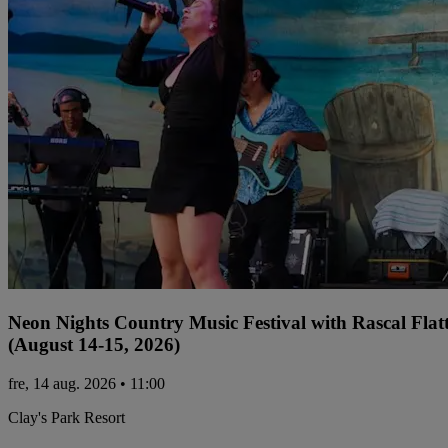
Neon Nights Country Music Festival with Rascal Flat
(August 14-15, 2026)
fre, 14 aug. 2026 • 11:00
Clay's Park Resort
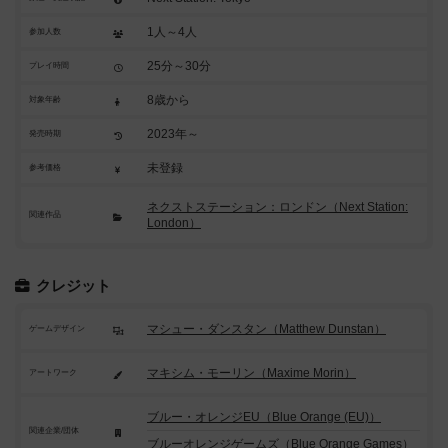
1人～4人
参加人数
25分～30分
プレイ時間
8歳から
対象年齢
2023年～
発売時期
未登録
参考価格
ネクストステーション：ロンドン（Next Station:
関連作品
London）
クレジット
マシュー・ダンスタン（Matthew Dunstan）
ゲームデザイン
マキシム・モーリン（Maxime Morin）
アートワーク
ブルー・オレンジEU（Blue Orange (EU)）
関連企業/団体
ブルーオレンジゲームズ（Blue Orange Games）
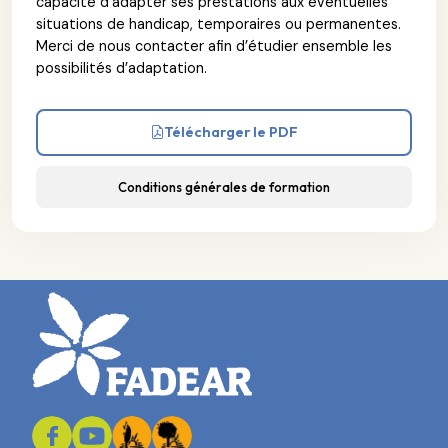
capacité d’adapter ses prestations aux éventuelles
situations de handicap, temporaires ou permanentes.
Merci de nous contacter afin d’étudier ensemble les
possibilités d’adaptation.
Télécharger le PDF
Conditions générales de formation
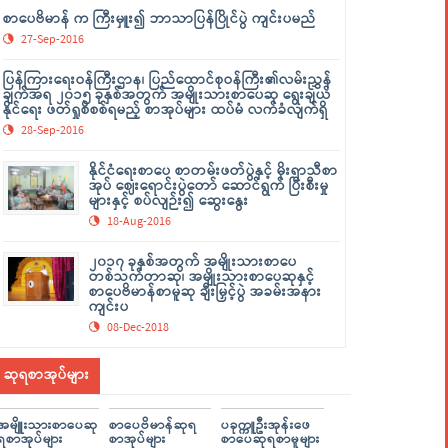
စာပေဗိမာန် က ကြီးမှူး၍ ဘာသာပြန်ပြိုင်ပွဲ ကျင်းပမည်
27-Sep-2016
ပြန်ကြားရေးဝန်ကြီးဌာန၊ ပြည်ထောင်စုဝန်ကြီး၏လမ်းညွှန်
ချက်အရ ၂၀၁၅ ခုနှစ်အတွက် အမျိုးသားစာပေဆု ရွေးချယ်
နိုင်ရေး ဖတ်ရှုစိစစ်ရမည့် စာအုပ်များ ထပ်မံ လက်ခံလျက်ရှိ
28-Sep-2016
နိုင်ငံရေးစာပေ စာတမ်းဖတ်ပွဲနှင့် မိုးရာသီစာ
အုပ် ဈေးရောင်းပွဲတော် ဆောင်ရွက် ပြီးစီးမှု
များနှင့် စပ်လျဉ်း၍ ဆွေးနွေး
18-Aug-2016
၂၀၁၇ ခုနှစ်အတွက် အမျိုးသားစာပေ
တစ်သက်တာဆု၊ အမျိုးသားစာပေဆုနှင့်
စာပေဗိမာန်စာမူဆု ချီးမြှင့်ပွဲ အခမ်းအနား
ကျင်းပ
08-Dec-2018
ဆုရစာအုပ်များ
အမျိူးသားစာပေဆု
စာပေဗိမာန်ဆုရ
ပခုက္ကူဦးအုန်းဖေ
ရစာအုပ်များ
စာအုပ်များ
စာပေဆုရစာမူများ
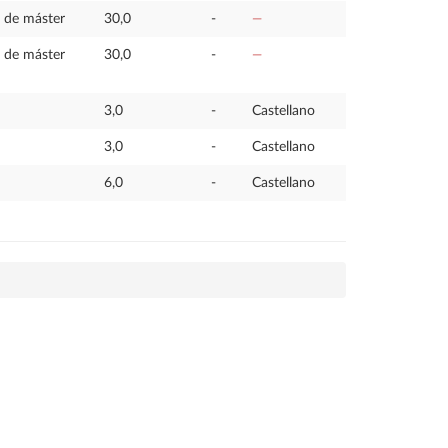
n de máster
30,0
-
—
n de máster
30,0
-
—
3,0
-
Castellano
3,0
-
Castellano
6,0
-
Castellano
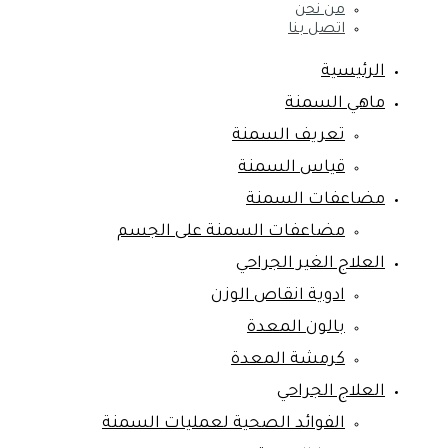
من نحن
اتصل بنا
الرئيسية
ماهي السمنة
تعريف السمنة
قياس السمنة
مضاعفات السمنة
مضاعفات السمنة على الجسم
العلاج الغير الجراحي
ادوية انقاص الوزن
بالون المعدة
كرمشة المعدة
العلاج الجراحي
الفوائد الصحية لعمليات السمنة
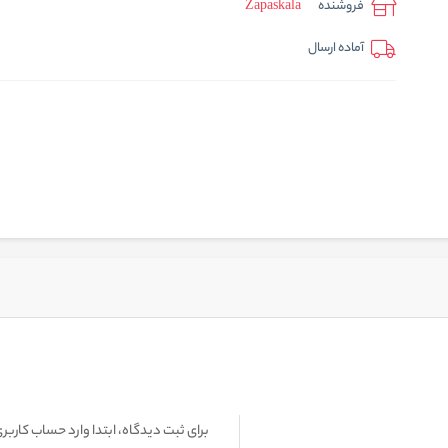
فروشنده
Zapaskala
آماده ارسال
برای ثبت دیدگاه، ابتدا وارد حساب کاربری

━━━━━━━━━━━━━━━━

ASSIGNMENT.
Although the records contain pictures, only the text should be copied, exactly as it stands.

WRITTEN SOLUTION.
Neon Nights Country Music Festival with Rascal Flat
(August 14-15, 2026)
fre, 14 aug. 2026 • 11:00
Clay's Park Resort
1人～4人
参加人数
25分～30分
プレイ時間
8歳から
対象年齢
2023年～
発売時期
未登録
参考価格
ネクストステーション：ロンドン（Next Station:
関連作品
London）
クレジット
マシュー・ダンスタン（Matthew Dunstan）
ゲームデザイン
マキシム・モーリン（Maxime Morin）
アートワーク
ブルー・オレンジEU（Blue Orange (EU)）
関連企業/団体
ブルーオレンジゲームズ（Blue Orange Games）
capacité d’adapter ses prestations aux éventuelles
situations de handicap, temporaires ou permanentes.
Merci de nous contacter afin d’étudier ensemble les
possibilités d’adaptation.
Télécharger le PDF
Conditions générales de formation
စာပေဗိမာန် က ကြီးမှူး၍ ဘာသာပြန်ပြိုင်ပွဲ ကျင်းပမည်
27-Sep-2016
ပြန်ကြားရေးဝန်ကြီးဌာန၊ ပြည်ထောင်စုဝန်ကြီး၏လမ်းညွှန်
ချက်အရ ၂၀၁၅ ခုနှစ်အတွက် အမျိုးသားစာပေဆု ရွေးချယ်
နိုင်ရေး ဖတ်ရှုစိစစ်ရမည့် စာအုပ်များ ထပ်မံ လက်ခံလျက်ရှိ
28-Sep-2016
နိုင်ငံရေးစာပေ စာတမ်းဖတ်ပွဲနှင့် မိုးရာသီစာ
အုပ် ဈေးရောင်းပွဲတော် ဆောင်ရွက် ပြီးစီးမှု
များနှင့် စပ်လျဉ်း၍ ဆွေးနွေး
18-Aug-2016
၂၀၁၇ ခုနှစ်အတွက် အမျိုးသားစာပေ
တစ်သက်တာဆု၊ အမျိုးသားစာပေဆုနှင့်
စာပေဗိမာန်စာမူဆု ချီးမြှင့်ပွဲ အခမ်းအနား
ကျင်းပ
08-Dec-2018
ဆုရစာအုပ်များ
အမျိူးသားစာပေဆု
စာပေဗိမာန်ဆုရ
ပခုက္ကူဦးအုန်းဖေ
ရစာအုပ်များ
စာအုပ်များ
စာပေဆုရစာမူများ
n de máster
30,0
-
—
n de máster
30,0
-
—
3,0
-
Castellano
3,0
-
Castellano
6,0
-
Castellano
من نحن
اتصل بنا
الرئيسية
ماهي السمنة
تعريف السمنة
قياس السمنة
مضاعفات السمنة
مضاعفات السمنة على الجسم
العلاج الغير الجراحي
ادوية انقاص الوزن
بالون المعدة
كرمشة المعدة
العلاج الجراحي
الفوائد الصحية لعمليات السمنة
فروشنده
Zapaskala
آماده ارسال
برای ثبت دیدگاه، ابتدا وارد حساب کاربری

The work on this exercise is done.